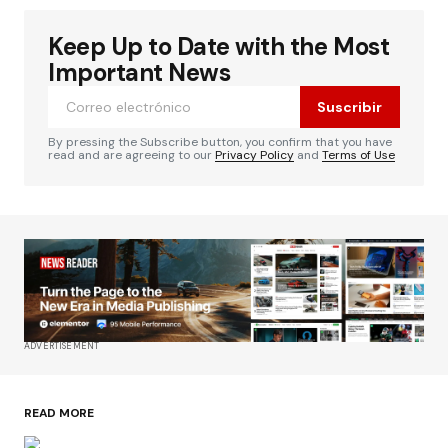
Keep Up to Date with the Most
Important News
Suscribir
By pressing the Subscribe button, you confirm that you have
read and are agreeing to our
Privacy Policy
and
Terms of Use
ADVERTISEMENT
READ MORE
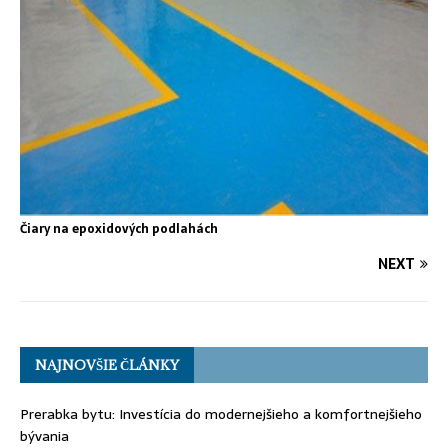
Čiary na epoxidových podlahách
NEXT
NAJNOVŠIE ČLÁNKY
Prerabka bytu: Investícia do modernejšieho a komfortnejšieho
bývania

=====

▸ PROBLEM TO WORK ON:
Write the entries above out in full, exactly, with no images.

▸ TASK RESPONSE:
Keep Up to Date with the Most
Important News
Suscribir
By pressing the Subscribe button, you confirm that you have
read and are agreeing to our
Privacy Policy
and
Terms of Use
ADVERTISEMENT
READ MORE
Čiary na epoxidových podlahách
NEXT
NAJNOVŠIE ČLÁNKY
Prerabka bytu: Investícia do modernejšieho a komfortnejšieho
bývania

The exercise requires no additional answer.